Naomi Osaka defeats Jennifer Brady in straight sets to win the 2021 Australian Open women’s title

MELBOURNE, Australia – Naomi Osaka’s trouble at Grand Slam tournaments comes in Week 1. However, get past that stage on the big hard courts and start preparing to engrave her name on the trophy.

Osaka won her fourth title in her last eight Slam appearances, emerging from what was initially a tight Australian Open final and walked away by winning six straight games to beat Jennifer Brady 6-4, 6-3 on Saturday.

With a strong serve that produced six aces, Osaka improved to 4-0 in the grand finals, the first woman to start her career that way since Monica Seles did 30 years ago. For Osaka, that’s part of a 12-0 record so far in the quarterfinals, semi-finals and finals in the majors.

“He played really well when he had to,” Brady said. “He made good shots when he needed them.”
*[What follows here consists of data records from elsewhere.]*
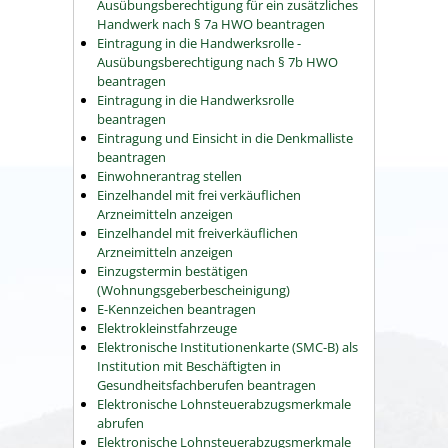
Ausübungsberechtigung für ein zusätzliches
Handwerk nach § 7a HWO beantragen
Eintragung in die Handwerksrolle -
Ausübungsberechtigung nach § 7b HWO
beantragen
Eintragung in die Handwerksrolle
beantragen
Eintragung und Einsicht in die Denkmalliste
beantragen
Einwohnerantrag stellen
Einzelhandel mit frei verkäuflichen
Arzneimitteln anzeigen
Einzelhandel mit freiverkäuflichen
Arzneimitteln anzeigen
Einzugstermin bestätigen
(Wohnungsgeberbescheinigung)
E-Kennzeichen beantragen
Elektrokleinstfahrzeuge
Elektronische Institutionenkarte (SMC-B) als
Institution mit Beschäftigten in
Gesundheitsfachberufen beantragen
Elektronische Lohnsteuerabzugsmerkmale
abrufen
Elektronische Lohnsteuerabzugsmerkmale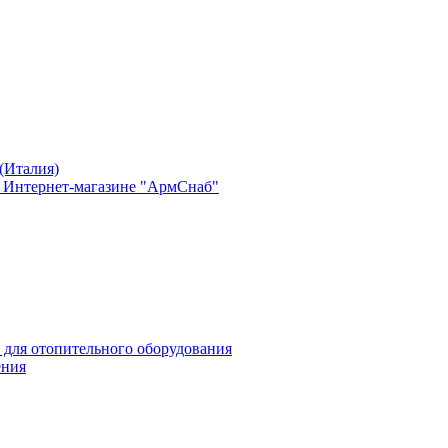
(Италия)
в Интернет-магазине "АрмСнаб"
 для отопительного оборудования
ения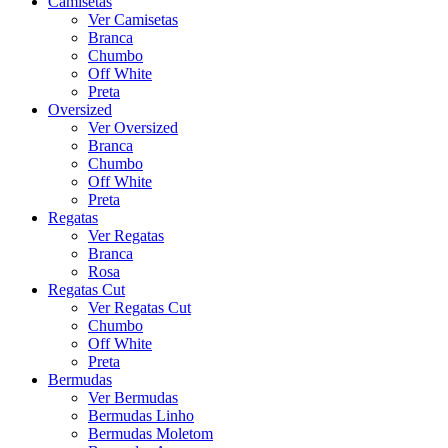
Camisetas
Ver Camisetas
Branca
Chumbo
Off White
Preta
Oversized
Ver Oversized
Branca
Chumbo
Off White
Preta
Regatas
Ver Regatas
Branca
Rosa
Regatas Cut
Ver Regatas Cut
Chumbo
Off White
Preta
Bermudas
Ver Bermudas
Bermudas Linho
Bermudas Moletom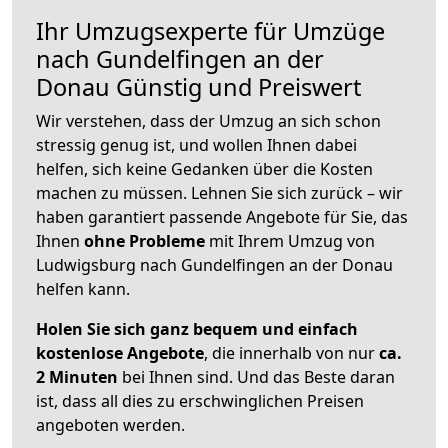
Ihr Umzugsexperte für Umzüge
nach
Gundelfingen an der
Donau
Günstig und Preiswert
Wir verstehen, dass der Umzug an sich schon
stressig genug ist, und wollen Ihnen dabei
helfen, sich keine Gedanken über die Kosten
machen zu müssen. Lehnen Sie sich zurück – wir
haben garantiert passende Angebote für Sie, das
Ihnen
ohne Probleme
mit Ihrem Umzug von
Ludwigsburg nach Gundelfingen an der Donau
helfen kann.
Holen Sie sich ganz bequem und einfach
kostenlose Angebote
, die innerhalb von nur
ca.
2 Minuten
bei Ihnen sind. Und das Beste daran
ist, dass all dies zu erschwinglichen Preisen
angeboten werden.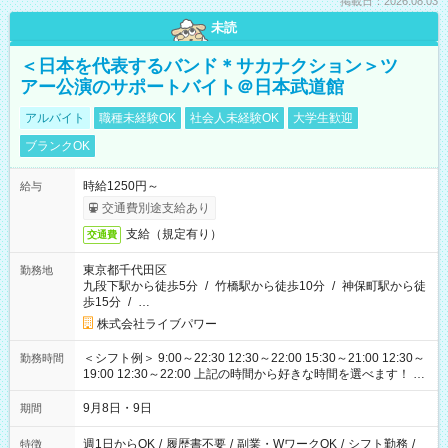
掲載日：2026.08.03
未読
＜日本を代表するバンド＊サカナクション＞ツ
アー公演のサポートバイト＠日本武道館
アルバイト
職種未経験OK
社会人未経験OK
大学生歓迎
ブランクOK
時給1250円～
給与
交通費別途支給あり
支給（規定有り）
交通費
東京都千代田区
勤務地
九段下駅から徒歩5分
/
竹橋駅から徒歩10分
/
神保町駅から徒
歩15分
/
…
株式会社ライブパワー
＜シフト例＞ 9:00～22:30 12:30～22:00 15:30～21:00 12:30～
勤務時間
19:00 12:30～22:00 上記の時間から好きな時間を選べます！ ※
時間は変更となる可能性があります
9月8日・9日
期間
週1日からOK
/
履歴書不要
/
副業・WワークOK
/
シフト勤務
/
特徴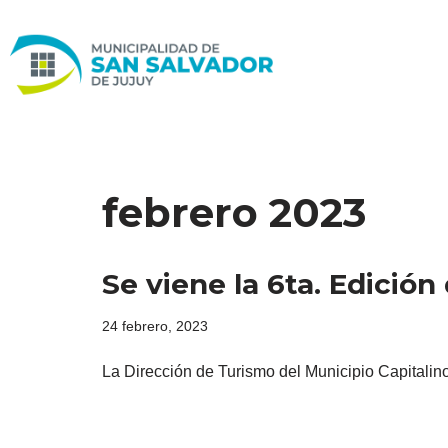
Ir
al
contenido
febrero 2023
Se viene la 6ta. Edición
24 febrero, 2023
La Dirección de Turismo del Municipio Capitalino,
Osaka, the 2020 AP Female Athlete of the Year, is also on a 21-game winning streak dating back to last season. That includes a championship at last year’s US Open. He also won the US Open in 2018 and the Australian Open in 2019.

“Tonight was not meant to be,” Brady said after participating in his first Grand Slam final at age 25. “Hopefully there are many more.”

Osaka, 23, was born in Japan to a Japanese mother and a Haitian father, and moved to the United States with her family when she was 3 years old.

He was seeded No. 3 at Melbourne Park and is now confident of being promoted to No. 2.

Only two active women hold more Slam titles than Osaka: Serena Williams, with 23, and her sister, Venus, with seven.

The next task for Osaka is to improve on clay and grass – she has never made it past the third round at the French Open or Wimbledon.

“She’s a huge inspiration to all of us, and what she’s doing for the game is amazing getting the sport out there,” said Brady, an American who was seeded 22. “I hope the girls at home are watching e inspired by what he’s doing. “

Brady had to go through a rough quarantine for 15 days when he arrived in Australia in January because someone on his flight tested positive for COVID-19 when they arrived.

This was a huge step forward in the competition during this tournament for Brady, who had not faced anyone ranked in the Top 25 or anyone who had previously appeared in a Grand Slam semifinal.

Brady’s only previous Final Four appearance in a Major was at the US Open in September, when he lost to Osaka in three sets.

This time he could not pressure the champion so much.

“I told everyone who would listen that you were going to be a problem, and he was right,” Osaka told Brady with a smile, after asking if he would rather be called Jenny or Jennifer. “Seeing his growth in the last few months is really great for me.

During the pre-game coin toss, the women’s silver trophy was placed on a clear plastic pedestal, not far from Osaka, on its side of the net. After beating Serena Williams in the semi-finals, Osaka had made her intentions clear: “I have this mindset that people don’t remember runners-up. You could, but the winner’s name is the one on it.”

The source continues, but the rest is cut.